Wi-Fi Not Working But Ethernet Is

Why Is Wi-Fi Not Working But Ethernet Is? Here Are 7 Ways On How To Fix It.

Wi-Fi issues can be pretty problematic, especially if the Internet via Ethernet is working great, but the Wi-Fi is not. Wi-Fi is the preferred connection for many users, primarily since it can be used with current portable devices such as laptops and phones.

It’s not difficult to connect to and configure Wi-Fi. Nonetheless, even with a near-perfect system, faults arise from time to time, causing Wi-Fi to stop working. The most known is a problem with a Wi-Fi router not connecting.

Although there are numerous faults and difficulties here and there, such as the significant example when the Internet of Wi-Fi does not work yet, Ethernet works well. The most important task is to correctly assess the defective network section, and this article will explain how to resolve the problem.

Wi-Fi Isn’t Working, But Ethernet Is? Here’s How To Remedy The Situation.

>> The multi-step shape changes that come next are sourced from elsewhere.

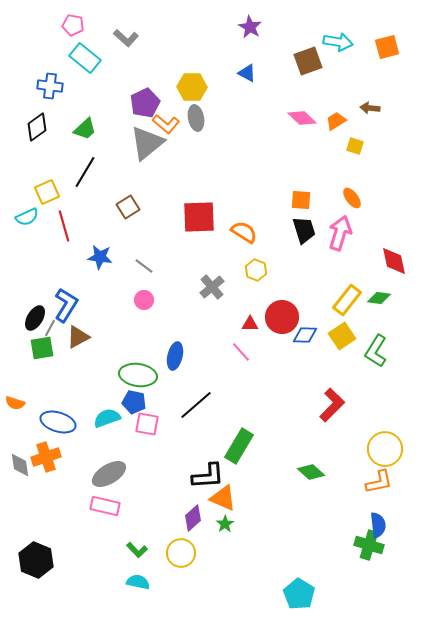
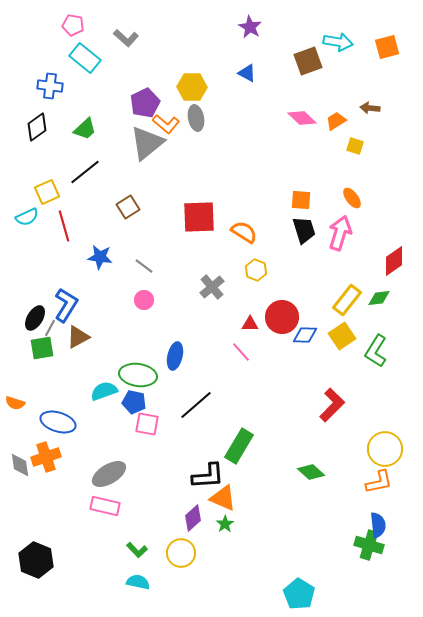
black line at (85, 172): rotated 20 degrees clockwise
red diamond at (394, 261): rotated 68 degrees clockwise
green diamond at (379, 298): rotated 15 degrees counterclockwise
cyan semicircle at (107, 418): moved 3 px left, 27 px up
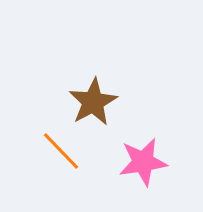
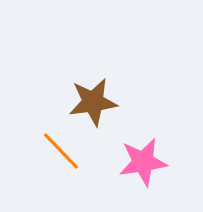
brown star: rotated 21 degrees clockwise
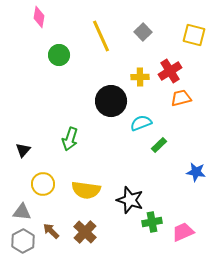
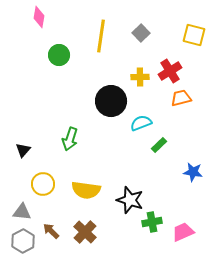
gray square: moved 2 px left, 1 px down
yellow line: rotated 32 degrees clockwise
blue star: moved 3 px left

Wi-Fi Isn't Working But Ethernet Is

The fact that your LAN (Ethernet) connection is perfectly functional yet your Wi-Fi is not working indicates there is an issue with your PC or router’s settings. As a result, we’ve compiled a list of probable remedies to assist you in permanently resolving this problem. If you can connect with a LAN cable but not with Wi-Fi, ensure to follow these instructions:

Step 1: Check Your Router

For starters, the router is the source of Wi-Fi problems. The most apparent solution is to connect to the network using another device, such as a smartphone or a PC. Continue to the next step if you can connect and your Internet access is fully working.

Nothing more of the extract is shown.